Recall from our Academy Leadership Excellence Courses that 83% of organizations have accountability issues. Kelly and Robby Riggs concur in Counter Mentor Leadership. They describe accountability struggles as a twofold problem: The BOSS doesn’t know how to create a culture of accountability; then there is an issue, the BOSS doesn’t truly address the issue.

The Riggs’ visualize a useful construct, the Freedom Box. Imagine a rectangular box with four primary boundaries:

• Company values and/or guiding principles.
• Expectations.
• Level of Authority.
• Performance standards and metrics.

Our values, expectations and performance standards can be expressed within our Personal Leadership Philosophy. Our level of authority provides delegation and coaching guidance. Putting this all together, the Freedom Box creates an agreed-upon area of autonomy. Just what we need for a rapidly growing organization, rather than having the wheels fall off. Leaders create accountability.

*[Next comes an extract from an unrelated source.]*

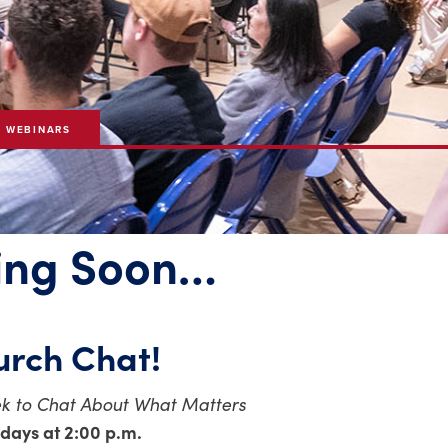
& WEBINARS
ng Soon…
rch Chat!
k to Chat About What Matters
days at 2:00 p.m.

Episode 11 - Interview with “Disrupt Yourself” author Whitney Johnson

In choinquecast eleven we meet the author of “Disrupt Yourself," Whitney Johnson, who developed her proprietary framework and diagnostics after having founded the Disruptive Innovation Fund with Harvard Business School’s Clayton Christensen. This framework is complemented by a deep understanding of how executives create and destroy value, having spent nearly a decade as an Institutional Investor ranked equity analyst on Wall Street.

In addition to her work as a speaker and advisor, Whitney is one of Marshall Goldsmith’s original cohort of 25 for the #100 Coaches Project, is a coach for Harvard Business School’s Executive Education program, frequent contributor to the Harvard Business Review, is a Linkedin influencer, and hosts the twice-monthly Disrupt Yourself Podcast.

Coaching Story | Leaders Embrace Feedback

“Nothing affects the learning culture of an organization more
than the skill with which its executive team receives feedback.”

from Douglas Stone & Sheila Heen’s eye-opening Thanks for the Feedback candidly and systematically breaks down why receiving feedback is so difficult and what we as leaders and our organizations can do about it. Notice the emphasis on receiving feedback rather than offering it. How many times has someone in a senior leadership position asked you for candid feedback about themselves or the organization rather than offering you feedback or telling you something that you “ought to do?”

Does your organization even have a learning culture? Or is it the type organization where a “this is the way we’ve always done it” mindset prevails.

The authors remind us there are three forms of feedback: Appreciation, evaluation, and coaching. Most of us understand appreciation, but often mix up evaluation with coaching. Years of facilitating leadership courses and executive coaching suggests many people and organizations will claim coaching occurs, but more often than not evaluation is occurring rather than coaching. As a result, performance coaching gets a bad rap. An easy indicator: Who is doing the talking in the coaching session? If you are talking more than 25% of the time, it’s not coaching. It’s not even listening.

Indicating your commitment to receiving feedback in your Personal Leadership Philosophy is a great first step. Welcoming it comes next. Leaders embrace feedback.